Loughman: We have talked about a lot of processes that are already in place in many organizations. Entities generally have internal control processes in place. They stay on top of the challenges that they face in their business everyday. I think that the recurring theme for me in this sort of discussion is that there are challenges out there, but if you really sort of boil down the advice, it is to be cognizant of the challenge and recognize that you need to upgrade your process accordingly because process is king. That is what is going to be your savior if you get into some problems. As long as you can demonstrate a sound consistent process that is unbiased and you are gathering the information that you should gather and processing it accordingly, that is what is going to help you through these situations.

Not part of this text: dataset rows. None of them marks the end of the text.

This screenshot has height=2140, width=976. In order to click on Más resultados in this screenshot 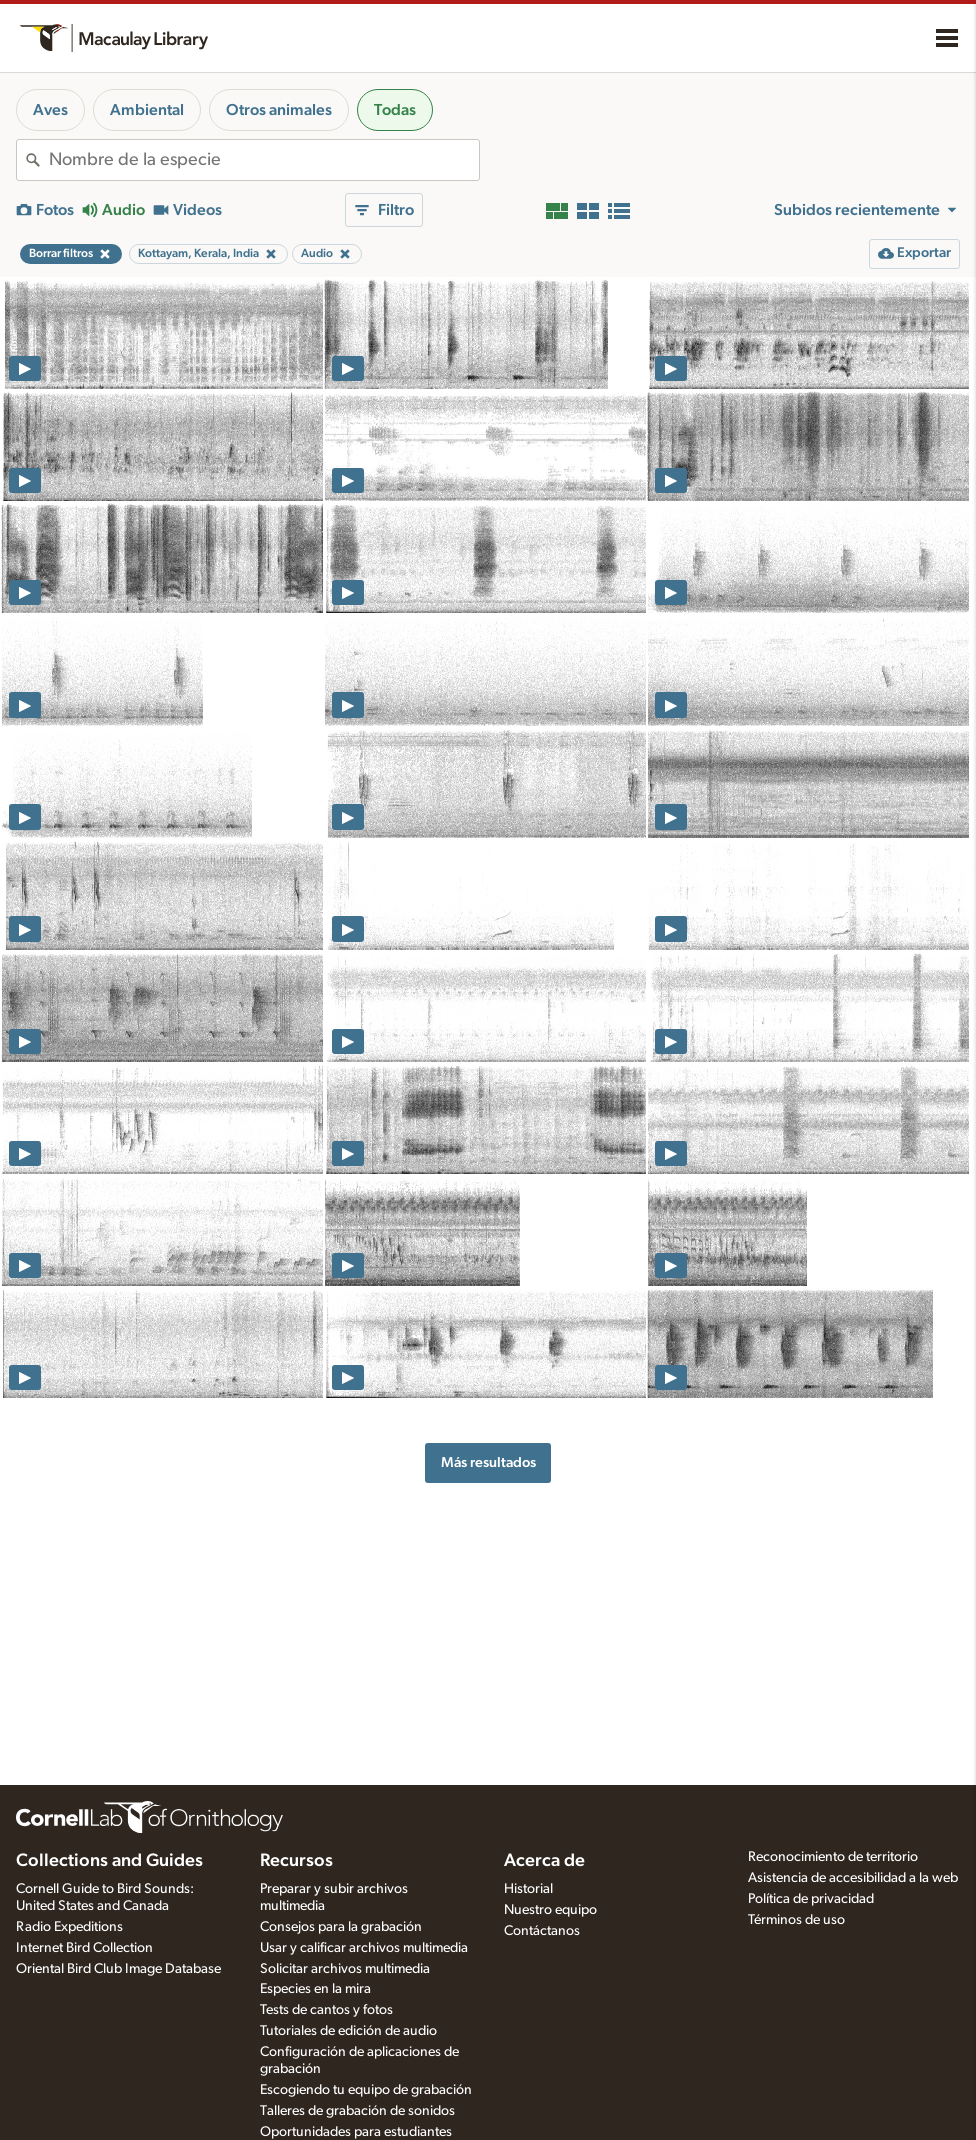, I will do `click(488, 1462)`.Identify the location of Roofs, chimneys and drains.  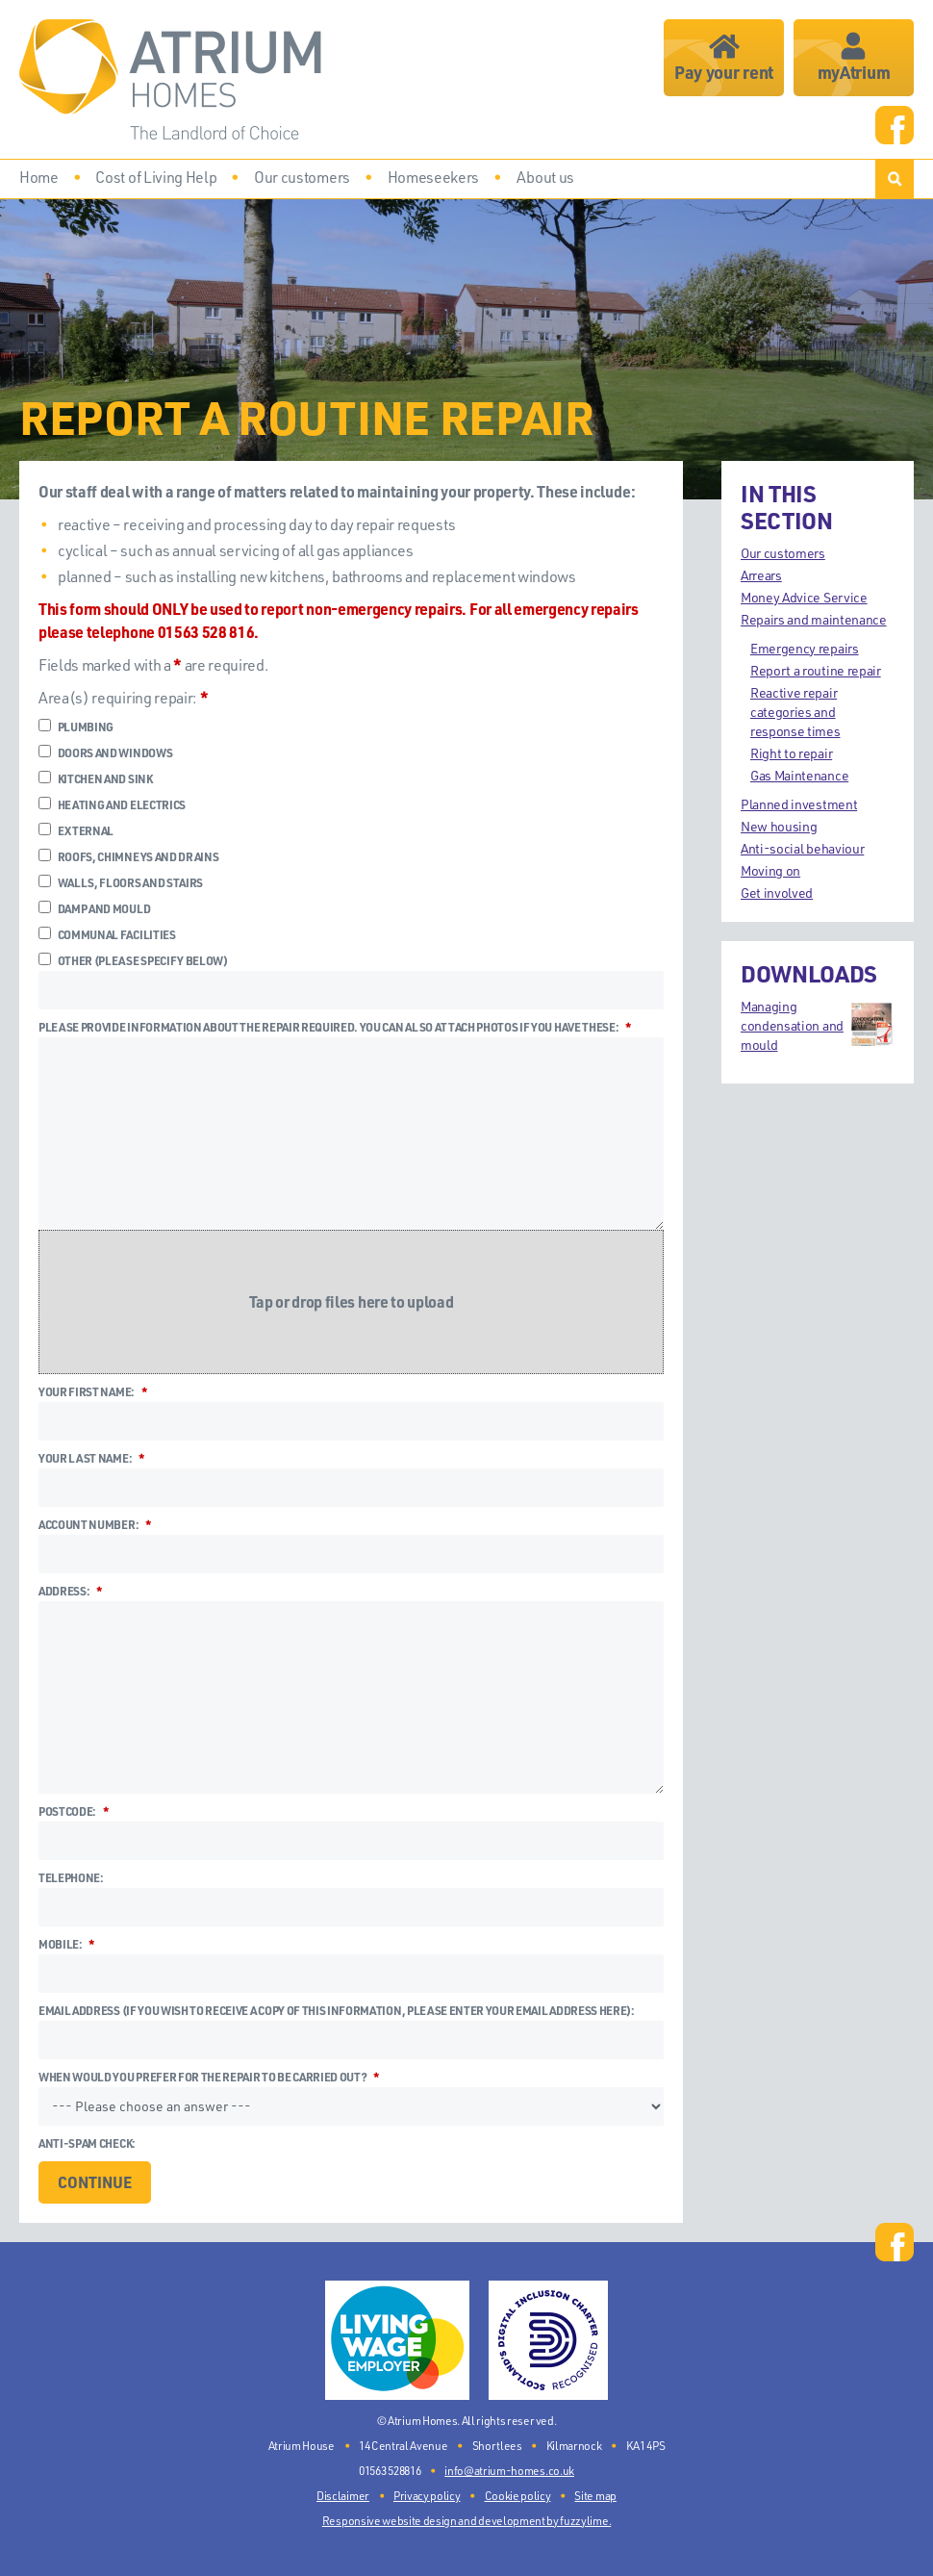
(128, 856).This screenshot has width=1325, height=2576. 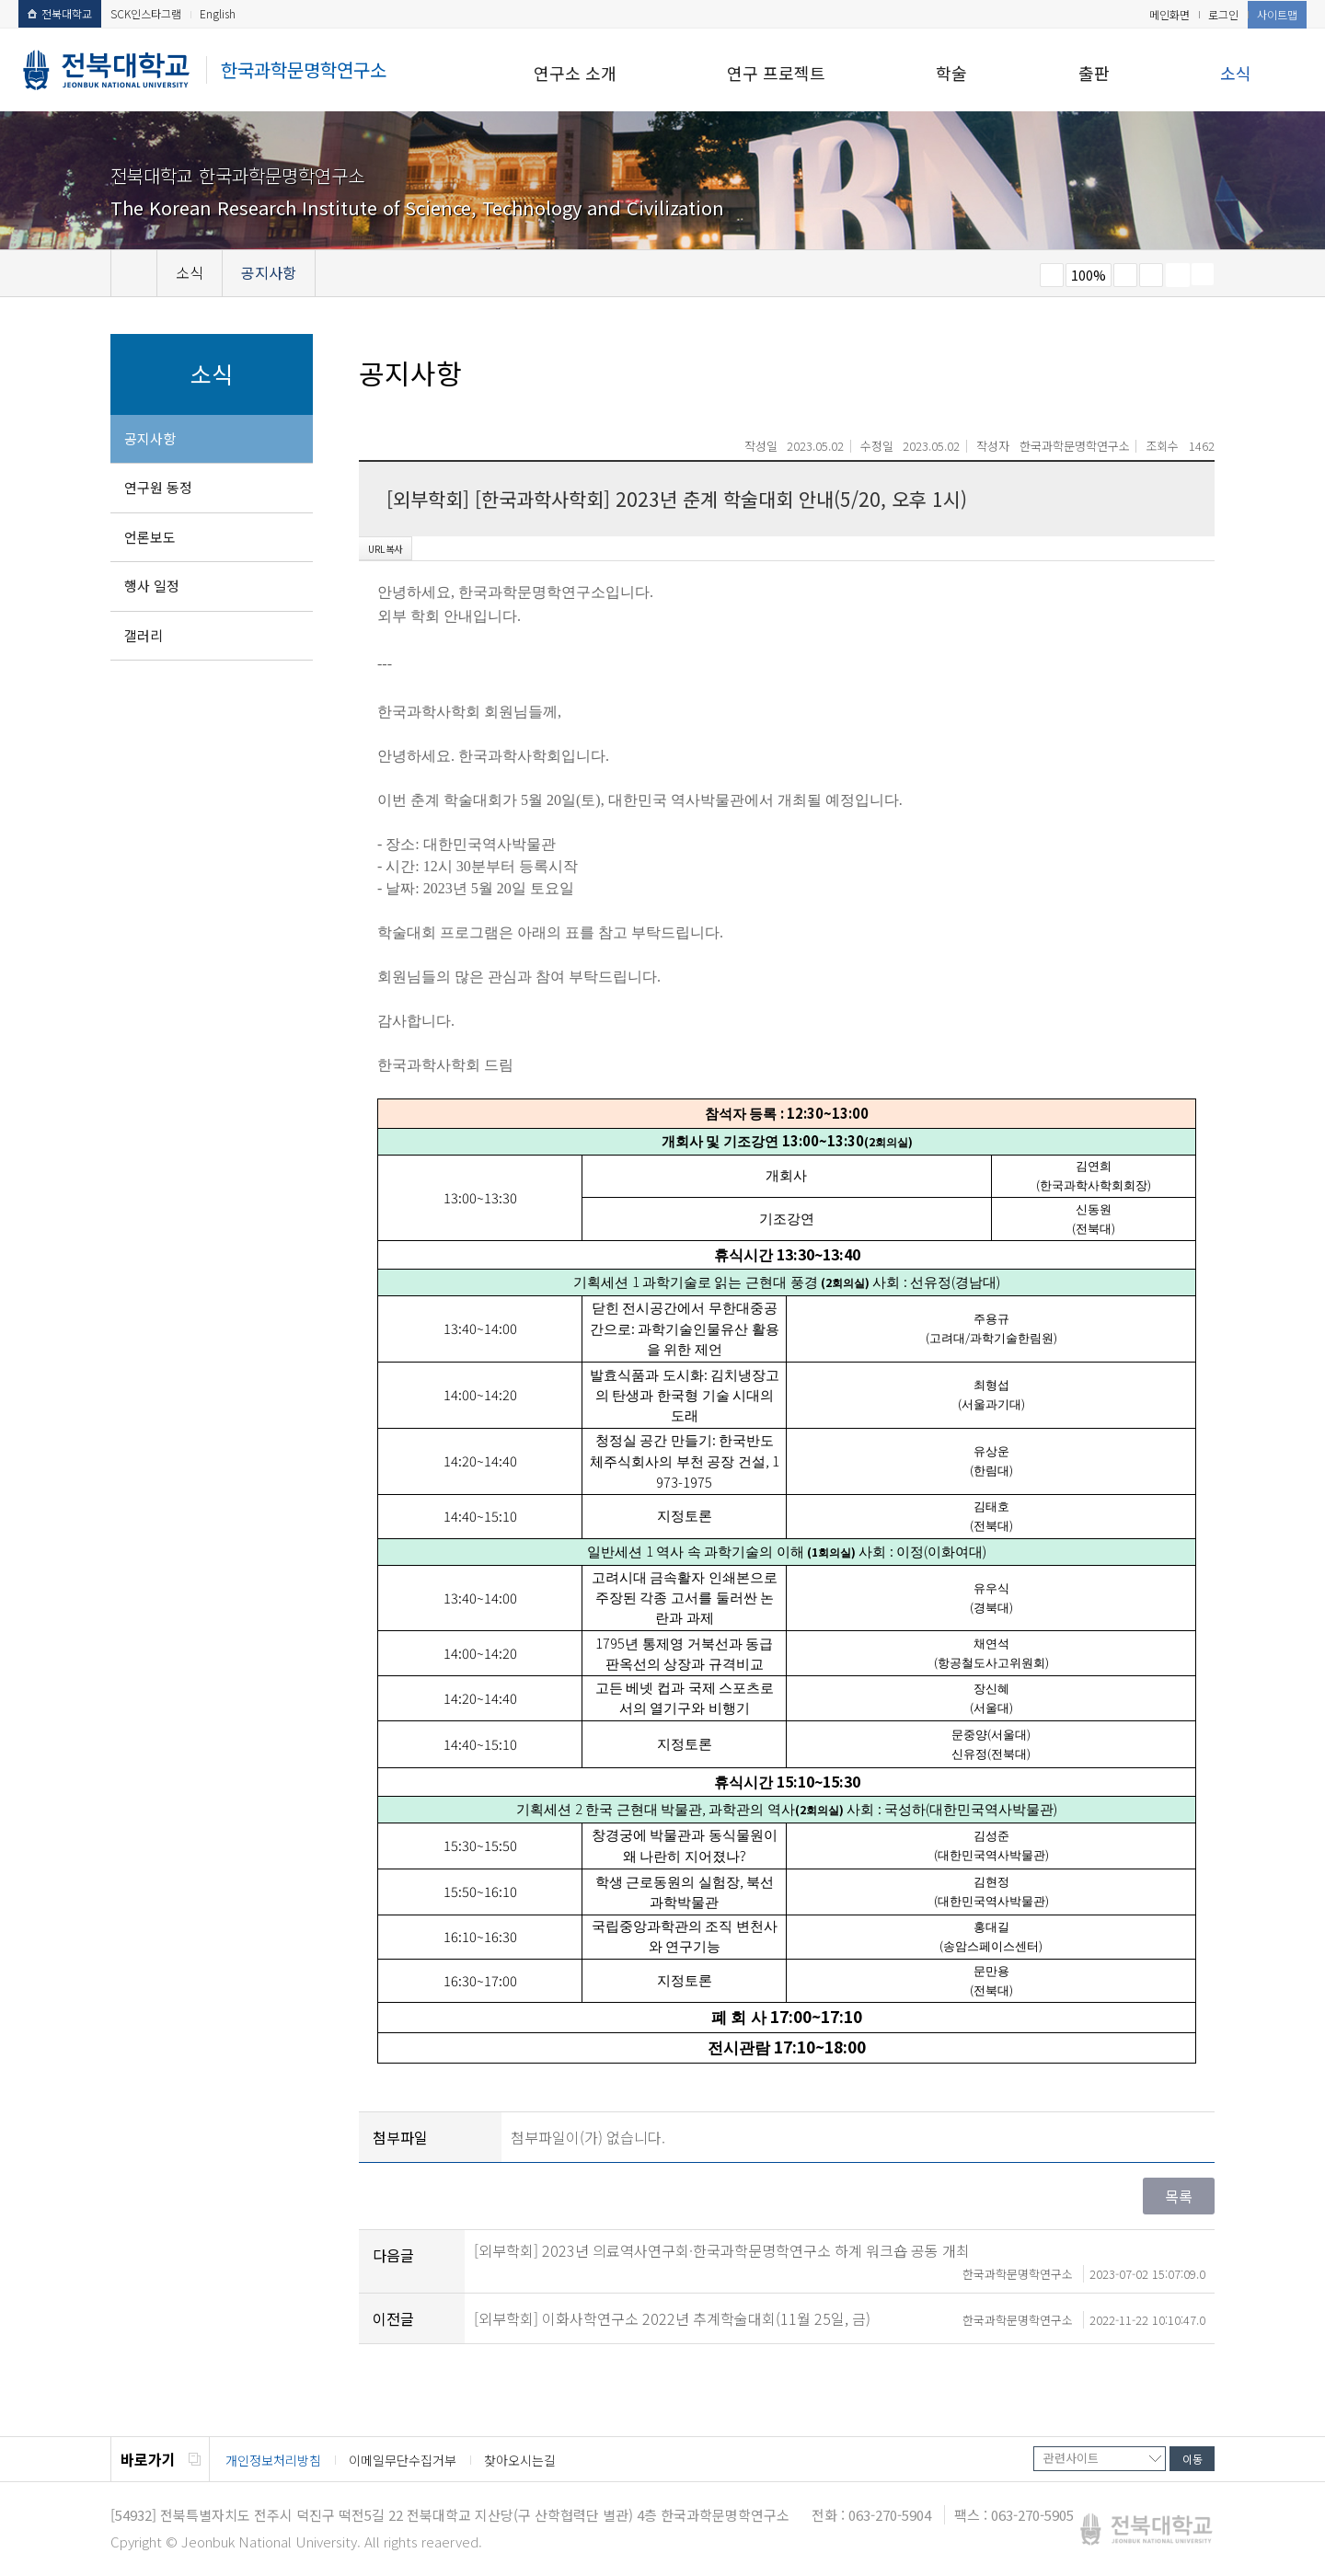 What do you see at coordinates (776, 73) in the screenshot?
I see `연구 프로젝트` at bounding box center [776, 73].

Sibery: Obviously the current environment is tough. There is a lot of pressure to meet not only the street's expectations but there is pressure for reasons of debt covenants or credit problems. Forget some of what I would call the classic fraud risks, such as revenue recognition, as well as (given these added pressures) cookie jar reserves and expense deferrals. These are the types of fraudulent activities that over the years have surfaced again and again. While we haven't necessarily seen financial restatements coming out of the current problems in the economy, I think it is only a matter of time.
The views expressed in this article are those of the authors and don't necessarily reflect the views of Ernst & Young LLP.